(PROVIDED DATA)

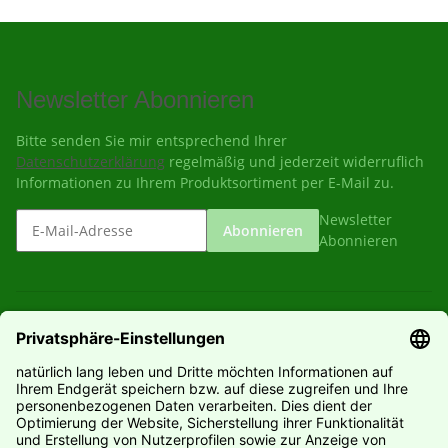
Newsletter Abonnieren
Bitte senden Sie mir entsprechend Ihrer
Datenschutzerklärung
regelmäßig und jederzeit widerruflich
Informationen zu Ihrem Produktsortiment per E-Mail zu.
Newsletter
Abonnieren
Abonnieren
Gesetzliche Informationen
Informationen
Hersteller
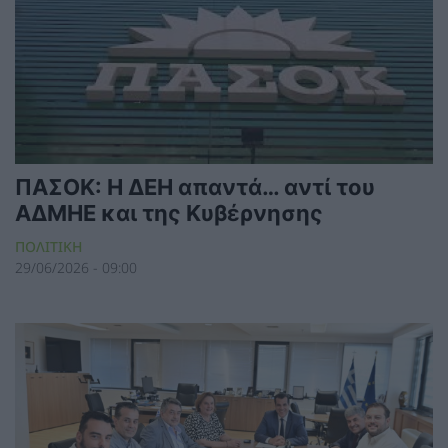
ΠΑΣΟΚ: Η ΔΕΗ απαντά… αντί του
ΑΔΜΗΕ και της Κυβέρνησης
ΠΟΛΙΤΙΚΗ
29/06/2026 - 09:00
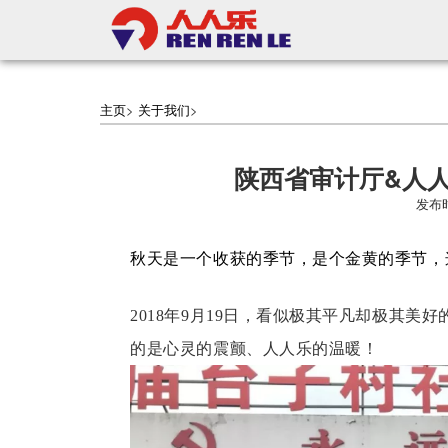
主页
>
关于我们
>
陕西省审计厅&人
发布时
秋天是一个收获的季节，是个金黄的季节，
2018年9月19日，看似极其平凡却极其
的是心灵的震颤、人人乐的温暖！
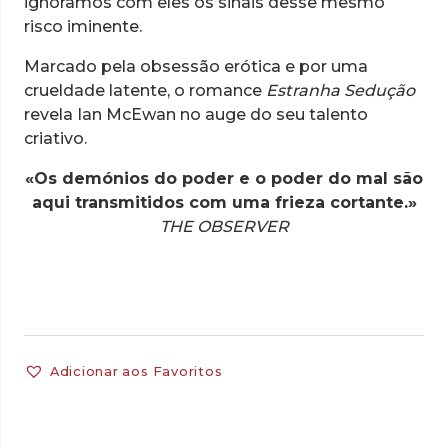
ignoramos com eles os sinais desse mesmo
risco iminente.
Marcado pela obsessão erótica e por uma
crueldade latente, o romance
Estranha Sedução
revela Ian McEwan no auge do seu talento
criativo.
«Os demónios do poder e o poder do mal são
aqui transmitidos com uma frieza cortante.»
THE OBSERVER
Adicionar aos Favoritos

(End PROVIDED DATA)

EXERCISE OBJECTIVE
From the entries above, return each line with the word "Newsletter" in it.

EXERCISE RESULT
Newsletter Abonnieren
Newsletter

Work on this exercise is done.